Required action: Copy verbatim the span of lines beginning at the line that contains "Target: stomach. Reply" and ending with the final line of the data. Exclude pictures from the copy.

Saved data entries
>>

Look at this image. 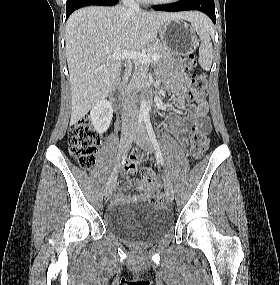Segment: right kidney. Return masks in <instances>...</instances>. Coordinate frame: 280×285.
Segmentation results:
<instances>
[{"label":"right kidney","mask_w":280,"mask_h":285,"mask_svg":"<svg viewBox=\"0 0 280 285\" xmlns=\"http://www.w3.org/2000/svg\"><path fill=\"white\" fill-rule=\"evenodd\" d=\"M112 117V105L105 99L96 102L90 112V121L99 133H103L109 128Z\"/></svg>","instance_id":"ca27d5eb"}]
</instances>
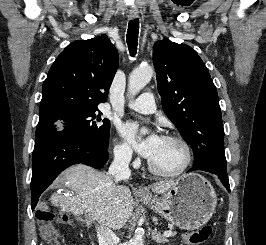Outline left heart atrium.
I'll use <instances>...</instances> for the list:
<instances>
[{"mask_svg":"<svg viewBox=\"0 0 266 245\" xmlns=\"http://www.w3.org/2000/svg\"><path fill=\"white\" fill-rule=\"evenodd\" d=\"M121 136L131 144L134 149L145 159L151 160L156 153L162 136L154 131L143 133L136 123H122L118 127Z\"/></svg>","mask_w":266,"mask_h":245,"instance_id":"left-heart-atrium-1","label":"left heart atrium"}]
</instances>
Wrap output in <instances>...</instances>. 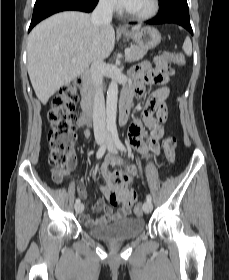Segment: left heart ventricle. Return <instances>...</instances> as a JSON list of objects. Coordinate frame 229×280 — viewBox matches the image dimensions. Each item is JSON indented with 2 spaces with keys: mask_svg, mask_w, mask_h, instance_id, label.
<instances>
[{
  "mask_svg": "<svg viewBox=\"0 0 229 280\" xmlns=\"http://www.w3.org/2000/svg\"><path fill=\"white\" fill-rule=\"evenodd\" d=\"M151 0H132L126 9L132 12H144L150 7Z\"/></svg>",
  "mask_w": 229,
  "mask_h": 280,
  "instance_id": "b2bd125f",
  "label": "left heart ventricle"
}]
</instances>
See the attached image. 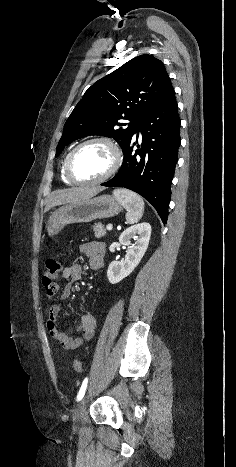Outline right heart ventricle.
<instances>
[{
  "instance_id": "right-heart-ventricle-1",
  "label": "right heart ventricle",
  "mask_w": 236,
  "mask_h": 467,
  "mask_svg": "<svg viewBox=\"0 0 236 467\" xmlns=\"http://www.w3.org/2000/svg\"><path fill=\"white\" fill-rule=\"evenodd\" d=\"M68 155H69V153L66 154V156L64 157V159H63V161H62V163H61L60 175H61V179H62V181H63L64 183L71 185V184H73V183H72L71 181H69V180L67 179L66 175H65V164H66V160H67V158H68Z\"/></svg>"
}]
</instances>
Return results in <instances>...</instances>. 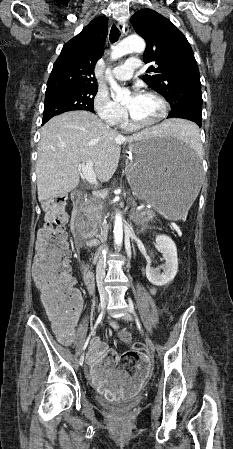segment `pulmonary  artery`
<instances>
[{
  "instance_id": "e3ab8cb5",
  "label": "pulmonary artery",
  "mask_w": 233,
  "mask_h": 449,
  "mask_svg": "<svg viewBox=\"0 0 233 449\" xmlns=\"http://www.w3.org/2000/svg\"><path fill=\"white\" fill-rule=\"evenodd\" d=\"M140 68V62L137 58L127 59L123 64L113 69V76L120 81L128 80L133 73Z\"/></svg>"
}]
</instances>
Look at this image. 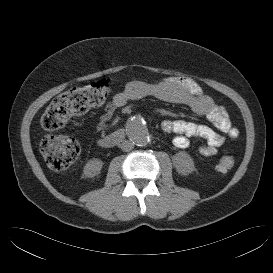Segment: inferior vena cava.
<instances>
[{
    "label": "inferior vena cava",
    "mask_w": 273,
    "mask_h": 273,
    "mask_svg": "<svg viewBox=\"0 0 273 273\" xmlns=\"http://www.w3.org/2000/svg\"><path fill=\"white\" fill-rule=\"evenodd\" d=\"M134 148V143L129 141V140H125L121 143V149L125 152H129Z\"/></svg>",
    "instance_id": "inferior-vena-cava-1"
}]
</instances>
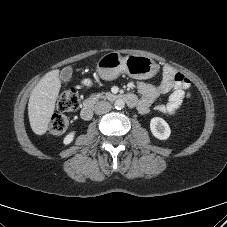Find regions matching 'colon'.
<instances>
[{
	"instance_id": "obj_1",
	"label": "colon",
	"mask_w": 227,
	"mask_h": 227,
	"mask_svg": "<svg viewBox=\"0 0 227 227\" xmlns=\"http://www.w3.org/2000/svg\"><path fill=\"white\" fill-rule=\"evenodd\" d=\"M79 106L80 95L75 88L62 93L57 101V113L52 116L50 121V133L53 135L63 134L69 124L66 114L76 112Z\"/></svg>"
}]
</instances>
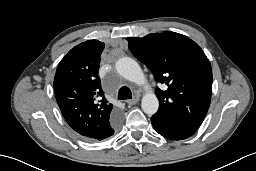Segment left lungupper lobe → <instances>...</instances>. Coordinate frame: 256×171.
I'll use <instances>...</instances> for the list:
<instances>
[{"instance_id": "1", "label": "left lung upper lobe", "mask_w": 256, "mask_h": 171, "mask_svg": "<svg viewBox=\"0 0 256 171\" xmlns=\"http://www.w3.org/2000/svg\"><path fill=\"white\" fill-rule=\"evenodd\" d=\"M127 40L134 56L167 88L155 90L160 102L155 116L195 133L208 111L212 90V69L202 49L187 36L170 31Z\"/></svg>"}]
</instances>
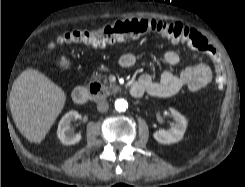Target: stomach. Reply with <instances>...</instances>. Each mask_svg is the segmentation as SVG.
<instances>
[{
	"label": "stomach",
	"mask_w": 245,
	"mask_h": 187,
	"mask_svg": "<svg viewBox=\"0 0 245 187\" xmlns=\"http://www.w3.org/2000/svg\"><path fill=\"white\" fill-rule=\"evenodd\" d=\"M59 64L61 67H67L70 64V61L65 56H62L59 60Z\"/></svg>",
	"instance_id": "obj_1"
}]
</instances>
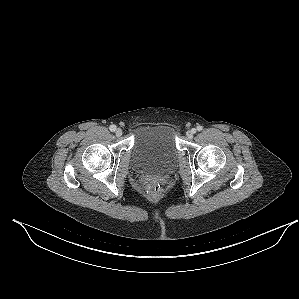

<<

Output for this exercise:
Target: stomach. Reply with <instances>...</instances>. Each mask_svg is the segmentation as SVG.
<instances>
[{
	"label": "stomach",
	"mask_w": 245,
	"mask_h": 187,
	"mask_svg": "<svg viewBox=\"0 0 245 187\" xmlns=\"http://www.w3.org/2000/svg\"><path fill=\"white\" fill-rule=\"evenodd\" d=\"M59 64L61 67H67L70 64V61L65 56H62L59 60Z\"/></svg>",
	"instance_id": "obj_1"
}]
</instances>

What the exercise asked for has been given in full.